Closed
Description
The DataFrame returned by JavaEsSparkSQL.esDF contains Scala Buffers when a query string is specified, but not when the simpler overload is used. Code snippet and log output is below.
DataFrame rdd = null;
SourceLoaderES.logger.info(" loading " + indexName + "/" + docType + " using REST to get column list ");
String query = getQueryString(indexName, docType);
SourceLoaderES.logger.debug("ES query string" + query);
// rdd = JavaEsSparkSQL.esDF(_handler._sc, indexName + "/" + docType, query);
rdd = JavaEsSparkSQL.esDF(_handler._sc, indexName + "/" + docType);
DataFrame rdd2 = JavaEsSparkSQL.esDF(_handler._sc, indexName + "/" + docType, query);
SourceLoaderES.logger.debug("inferred SCHEMA " + rdd.schema().toString());
if (AdminMgr.getConfig(SyncRunner.DEBUG_ENABLE_DF_COUNTS) != null) {
if (AdminMgr.getConfig(SyncRunner.DEBUG_ENABLE_DF_COUNTS).equals( "true")) {
logger.warn(" DataFrame count: " + rdd.count());
logger.warn(" DataFrame first row: " + rdd.showString(1));
}
}
logger.warn(" DataFrame first row: " + rdd.showString(1));
logger.warn(" DataFrame2 first row: " + rdd2.showString(1));
//SourceLoaderES.logger.info("ES SOURCE " + sourceName + " SCHEMA " + rdd.schema().toString());
Log output from this snippet:
2015-07-10 17:09:16,281 [ (Sync) 15 - Sync 1] INFO com.dg.data.sync.SourceLoaderES - loading g5b778bb6-faa0-41a0-bb36-8a4c54b13774_dg_dim1/dim_lookups using REST to get column list
2015-07-10 17:09:16,297 [ (Sync) 15 - Sync 1] DEBUG com.dg.data.sync.SourceLoaderES - returned mapping for query string: {"properties":{"xid":{"type":"string"},"ApplicationLanguageId":{"type":"long"},"LookupKeyActive":{"type":"string"},"LookupKey":{"type":"long"},"LookupLevel":{"type":"long"},"LookupModule":{"type":"long"},"LookupKeyName":{"type":"string"}}}
2015-07-10 17:09:16,297 [ (Sync) 15 - Sync 1] DEBUG com.dg.data.sync.SourceLoaderES - ES query string{"query":{"match_all":{}},"fields":["xid","ApplicationLanguageId","LookupKeyActive","LookupKey","LookupLevel","LookupModule","LookupKeyName"]}
2015-07-10 17:09:16,359 [ (Sync) 15 - Sync 1] DEBUG com.dg.data.sync.SourceLoaderES - inferred SCHEMA StructType(StructField(ApplicationLanguageId,LongType,true), StructField(LookupKey,LongType,true), StructField(LookupKeyActive,StringType,true), StructField(LookupKeyName,StringType,true), StructField(LookupLevel,LongType,true), StructField(LookupModule,LongType,true), StructField(xid,StringType,true))

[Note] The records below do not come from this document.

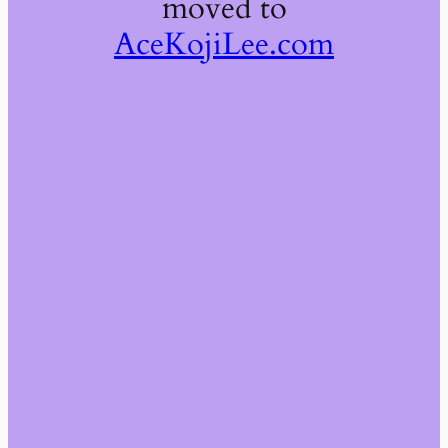
moved to
AceKojiLee.com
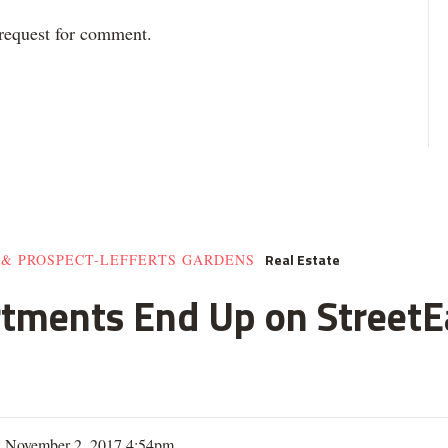
 request for comment.
Real Estate
 & PROSPECT-LEFFERTS GARDENS
rtments End Up on StreetE
| November 2, 2017 4:54pm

2015-07-10 17:09:16,641 [ (Sync) 15 - Sync 1] WARN com.dg.data.sync.SourceLoaderES - DataFrame first row: ApplicationLanguageId LookupKey LookupKeyActive LookupKeyName LookupLevel LookupModule xid
1 11 true 11 am 2 61 61-2-true-1-11
2015-07-10 17:09:16,797 [ (Sync) 15 - Sync 1] WARN com.dg.data.sync.SourceLoaderES - DataFrame2 first row: ApplicationLanguageId LookupKey LookupKeyActive LookupKeyName LookupLevel LookupModule xid
Buffer(1) Buffer(11) Buffer(true) Buffer(11 am) Buffer(2) Buffer(61) Buffer(61-2-true-...